Network coordinates provide a scalable way to estimate latencies among
large numbers of hosts.  While there are several algorithms for
producing coordinates, none account for the fact that nodes observe a
stream of distinct observations that may vary by as much as three
orders-of-magnitude.  With such variable data, coordinate systems are
prone to high error and instability in live deployments.  In addition,
dynamics such as triangle violations can lead to coordinate
oscillations, producing further instability and making it difficult
for applications to know when their coordinates have truly changed.

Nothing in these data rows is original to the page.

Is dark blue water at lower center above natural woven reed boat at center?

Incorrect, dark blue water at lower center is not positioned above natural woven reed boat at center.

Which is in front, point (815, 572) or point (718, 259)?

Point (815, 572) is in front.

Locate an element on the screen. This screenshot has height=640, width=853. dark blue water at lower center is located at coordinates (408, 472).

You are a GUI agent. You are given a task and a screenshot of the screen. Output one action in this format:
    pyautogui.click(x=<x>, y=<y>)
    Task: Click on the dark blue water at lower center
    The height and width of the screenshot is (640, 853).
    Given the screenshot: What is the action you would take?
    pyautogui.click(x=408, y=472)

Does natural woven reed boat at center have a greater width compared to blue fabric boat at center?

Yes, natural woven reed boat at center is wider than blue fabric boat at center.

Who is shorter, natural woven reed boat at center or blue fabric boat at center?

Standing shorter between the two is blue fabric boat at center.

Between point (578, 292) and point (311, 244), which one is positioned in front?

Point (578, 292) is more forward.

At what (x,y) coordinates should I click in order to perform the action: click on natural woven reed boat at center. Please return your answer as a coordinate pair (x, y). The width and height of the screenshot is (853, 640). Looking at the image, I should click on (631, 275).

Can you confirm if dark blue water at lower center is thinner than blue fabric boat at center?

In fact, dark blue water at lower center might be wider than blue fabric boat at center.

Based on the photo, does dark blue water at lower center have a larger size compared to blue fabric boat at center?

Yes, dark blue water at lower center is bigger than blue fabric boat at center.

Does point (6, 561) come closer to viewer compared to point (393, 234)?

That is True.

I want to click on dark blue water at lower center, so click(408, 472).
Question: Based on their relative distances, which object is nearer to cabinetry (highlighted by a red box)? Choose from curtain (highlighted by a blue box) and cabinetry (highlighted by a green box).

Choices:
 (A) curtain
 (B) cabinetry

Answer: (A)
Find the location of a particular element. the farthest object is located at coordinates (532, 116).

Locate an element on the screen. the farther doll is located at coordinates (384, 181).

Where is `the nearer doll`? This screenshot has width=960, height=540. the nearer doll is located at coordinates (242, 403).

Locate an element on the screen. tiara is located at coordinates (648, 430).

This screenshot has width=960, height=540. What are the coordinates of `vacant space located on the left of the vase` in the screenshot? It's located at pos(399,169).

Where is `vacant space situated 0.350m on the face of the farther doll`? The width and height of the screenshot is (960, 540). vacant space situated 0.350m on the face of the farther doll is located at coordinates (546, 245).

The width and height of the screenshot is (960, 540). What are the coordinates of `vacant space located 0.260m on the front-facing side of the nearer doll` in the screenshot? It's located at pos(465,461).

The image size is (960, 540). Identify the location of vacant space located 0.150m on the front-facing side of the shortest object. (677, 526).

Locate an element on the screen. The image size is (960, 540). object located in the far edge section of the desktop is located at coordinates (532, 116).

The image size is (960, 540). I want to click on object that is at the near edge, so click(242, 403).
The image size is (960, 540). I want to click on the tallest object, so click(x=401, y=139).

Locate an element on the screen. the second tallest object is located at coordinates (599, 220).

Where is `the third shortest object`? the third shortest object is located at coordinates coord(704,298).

Because simulation results demonstrate that network coordinates are
capable of providing low cost and sufficiently accurate answers to
common queries, it is vital that we develop the ability to obtain
similar results in practice.

We introduce latency filters, which turn streams of latency
observations into a single approximation, and update filters, which
summarize underlying coordinate change and squelch false application
updates.  We show how a compact, non-linear, low-pass filter can
extract a clear underlying signal from each link: these latency
filters improve accuracy.  We evaluate a set of change-detection
heuristics that allow coordinates to evolve at the system-level and
initiate an application-level update only after a coordinate has
undergone a significant change: these update filters boost coordinate
stability without diminishing accuracy.  These two filters combined to
improve network coordinate accuracy by 54 percent and coordinate
stability by 96 percent when run on a real, large-scale network.